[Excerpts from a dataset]
══════

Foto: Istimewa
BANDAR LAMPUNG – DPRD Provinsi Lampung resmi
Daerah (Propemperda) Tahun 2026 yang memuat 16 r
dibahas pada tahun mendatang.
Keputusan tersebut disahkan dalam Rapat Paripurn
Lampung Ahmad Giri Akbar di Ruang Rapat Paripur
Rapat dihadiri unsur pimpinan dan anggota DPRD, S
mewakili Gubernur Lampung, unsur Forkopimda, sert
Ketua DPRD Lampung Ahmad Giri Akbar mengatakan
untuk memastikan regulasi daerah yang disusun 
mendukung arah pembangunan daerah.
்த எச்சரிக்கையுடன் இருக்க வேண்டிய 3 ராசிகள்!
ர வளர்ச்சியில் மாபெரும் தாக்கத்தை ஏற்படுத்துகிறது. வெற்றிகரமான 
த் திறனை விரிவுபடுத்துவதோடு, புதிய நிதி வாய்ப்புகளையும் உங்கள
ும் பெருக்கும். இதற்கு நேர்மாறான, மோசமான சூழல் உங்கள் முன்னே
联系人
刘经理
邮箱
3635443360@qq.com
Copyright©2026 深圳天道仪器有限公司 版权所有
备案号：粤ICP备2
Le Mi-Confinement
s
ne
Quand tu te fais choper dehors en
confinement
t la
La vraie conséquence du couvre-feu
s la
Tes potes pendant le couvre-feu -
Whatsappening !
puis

══════

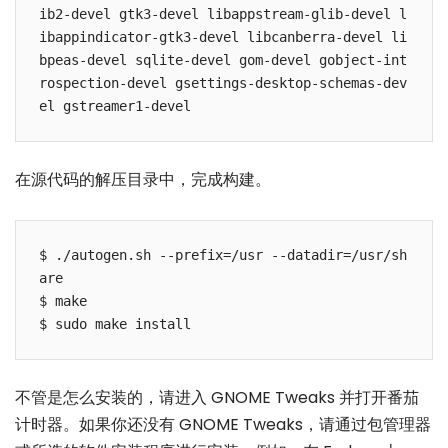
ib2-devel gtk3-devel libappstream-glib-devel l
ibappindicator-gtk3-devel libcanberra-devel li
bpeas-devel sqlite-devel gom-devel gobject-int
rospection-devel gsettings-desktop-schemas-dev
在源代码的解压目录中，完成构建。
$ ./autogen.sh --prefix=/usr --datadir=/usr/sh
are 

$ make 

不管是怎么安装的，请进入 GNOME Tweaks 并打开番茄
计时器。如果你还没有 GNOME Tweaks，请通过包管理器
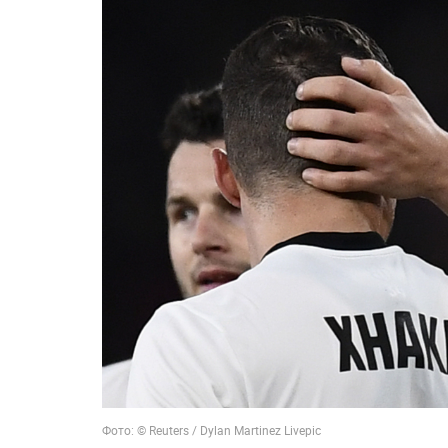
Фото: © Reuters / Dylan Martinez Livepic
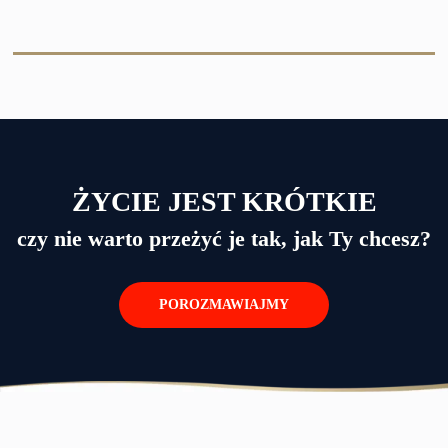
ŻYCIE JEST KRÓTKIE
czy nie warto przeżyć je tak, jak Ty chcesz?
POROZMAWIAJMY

══════

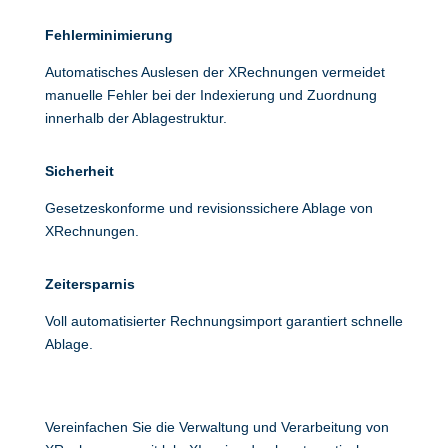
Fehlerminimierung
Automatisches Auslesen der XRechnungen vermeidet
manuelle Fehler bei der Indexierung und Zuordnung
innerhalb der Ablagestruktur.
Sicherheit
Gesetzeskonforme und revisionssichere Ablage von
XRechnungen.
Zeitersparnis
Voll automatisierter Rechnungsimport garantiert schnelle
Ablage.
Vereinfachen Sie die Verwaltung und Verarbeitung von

══════

Filter the entries down to the lines with the word "Rapat" in them, and copy those lines.

● ANSWER SECTION:
Keputusan tersebut disahkan dalam Rapat Paripurn
Lampung Ahmad Giri Akbar di Ruang Rapat Paripur
Rapat dihadiri unsur pimpinan dan anggota DPRD, S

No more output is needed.